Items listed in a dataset
========================================

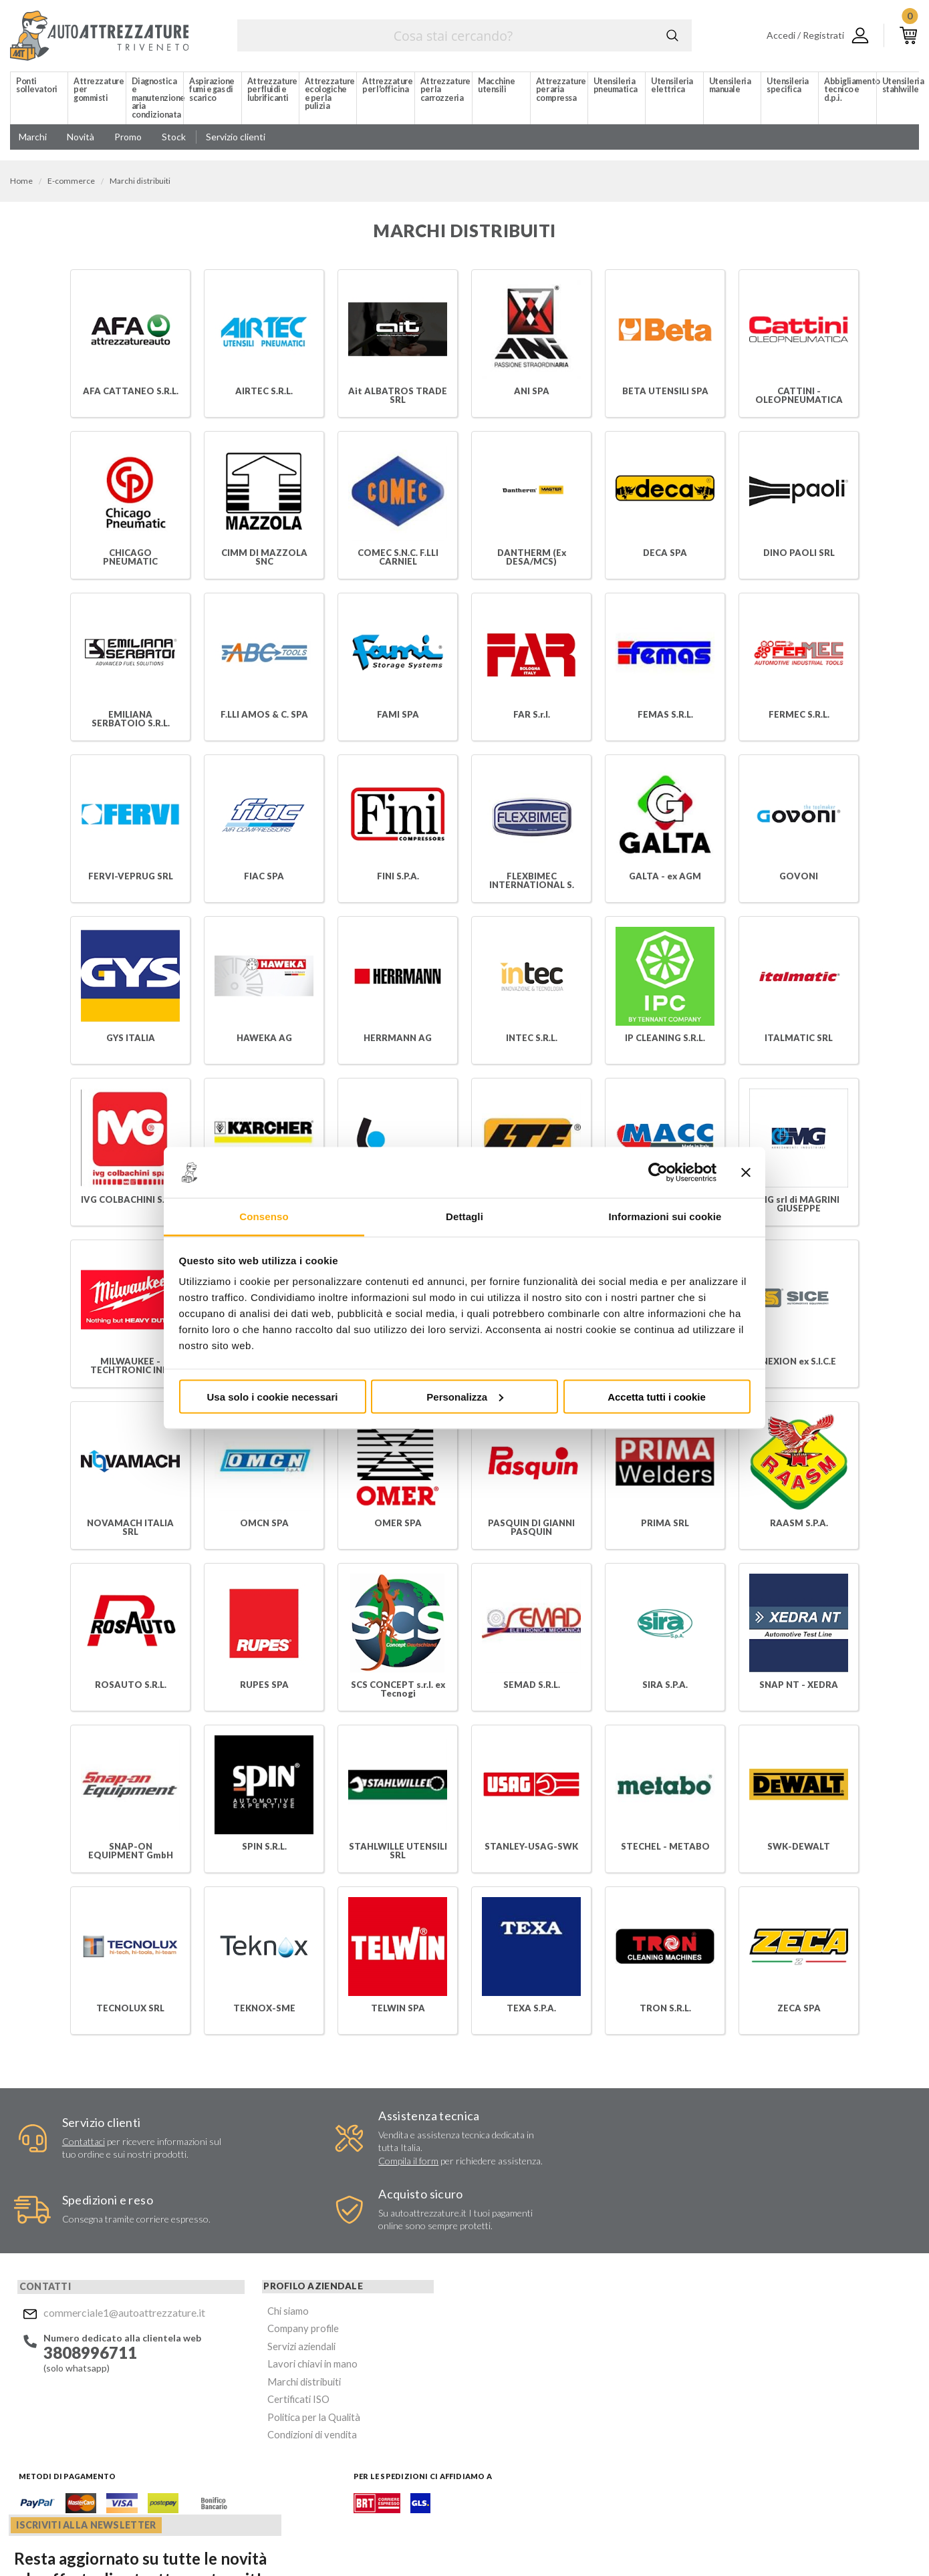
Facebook (483, 2461)
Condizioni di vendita (248, 2373)
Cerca (671, 35)
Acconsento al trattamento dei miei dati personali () (560, 2391)
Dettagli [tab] (464, 1216)
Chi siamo (225, 2261)
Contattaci (70, 2142)
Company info (352, 2539)
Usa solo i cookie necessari (272, 1396)
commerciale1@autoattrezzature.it (112, 2263)
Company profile (239, 2277)
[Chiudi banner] (746, 1172)
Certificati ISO (235, 2341)
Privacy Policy (559, 2396)
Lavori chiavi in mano (247, 2309)
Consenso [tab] (263, 1216)
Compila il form (311, 2162)
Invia (645, 2356)
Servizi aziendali (237, 2293)
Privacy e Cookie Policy (465, 2539)
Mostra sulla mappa (759, 2353)
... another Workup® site (870, 2541)
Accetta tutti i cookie (657, 1396)
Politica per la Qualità (249, 2357)
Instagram (509, 2461)
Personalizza (464, 1396)
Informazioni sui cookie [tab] (665, 1216)
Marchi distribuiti (240, 2325)
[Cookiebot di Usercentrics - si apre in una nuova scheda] (658, 1173)
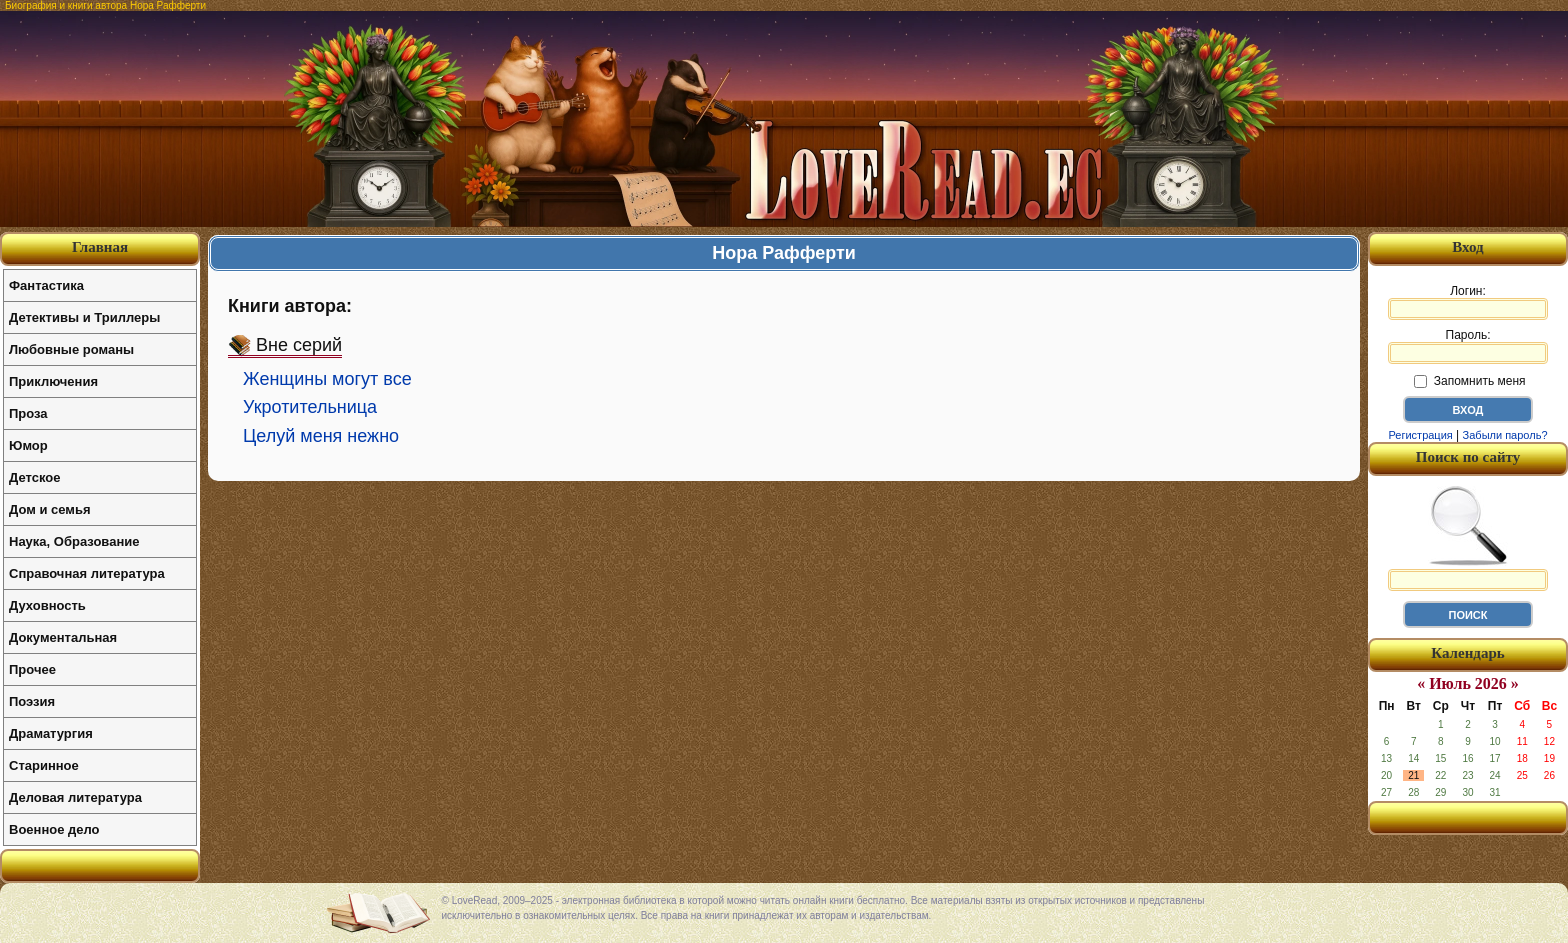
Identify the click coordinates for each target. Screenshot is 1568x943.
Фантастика (46, 285)
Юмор (28, 445)
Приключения (53, 381)
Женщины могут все (327, 379)
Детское (34, 477)
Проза (28, 413)
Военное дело (54, 829)
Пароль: (1468, 346)
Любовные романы (71, 349)
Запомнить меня (1469, 381)
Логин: (1468, 302)
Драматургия (51, 733)
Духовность (47, 605)
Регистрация (1420, 435)
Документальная (63, 637)
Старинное (44, 765)
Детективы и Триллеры (84, 317)
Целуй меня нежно (321, 436)
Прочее (32, 669)
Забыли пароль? (1505, 435)
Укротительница (310, 407)
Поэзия (32, 701)
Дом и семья (50, 509)
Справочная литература (87, 573)
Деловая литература (75, 797)
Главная (100, 247)
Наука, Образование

========================================

**Work order:**
Leave out the images and write out the lines above exactly, from the one with "Privacy e Cookie Policy (465, 2539)" up to and including the one with "Старинное (44, 765)".

**Task result:**
Privacy e Cookie Policy (465, 2539)
Mostra sulla mappa (759, 2353)
... another Workup® site (870, 2541)
Accetta tutti i cookie (657, 1396)
Politica per la Qualità (249, 2357)
Instagram (509, 2461)
Personalizza (464, 1396)
Informazioni sui cookie [tab] (665, 1216)
Marchi distribuiti (240, 2325)
[Cookiebot di Usercentrics - si apre in una nuova scheda] (658, 1173)
Identify the click coordinates for each target. Screenshot is 1568x943.
Фантастика (46, 285)
Юмор (28, 445)
Приключения (53, 381)
Женщины могут все (327, 379)
Детское (34, 477)
Проза (28, 413)
Военное дело (54, 829)
Пароль: (1468, 346)
Любовные романы (71, 349)
Запомнить меня (1469, 381)
Логин: (1468, 302)
Драматургия (51, 733)
Духовность (47, 605)
Регистрация (1420, 435)
Документальная (63, 637)
Старинное (44, 765)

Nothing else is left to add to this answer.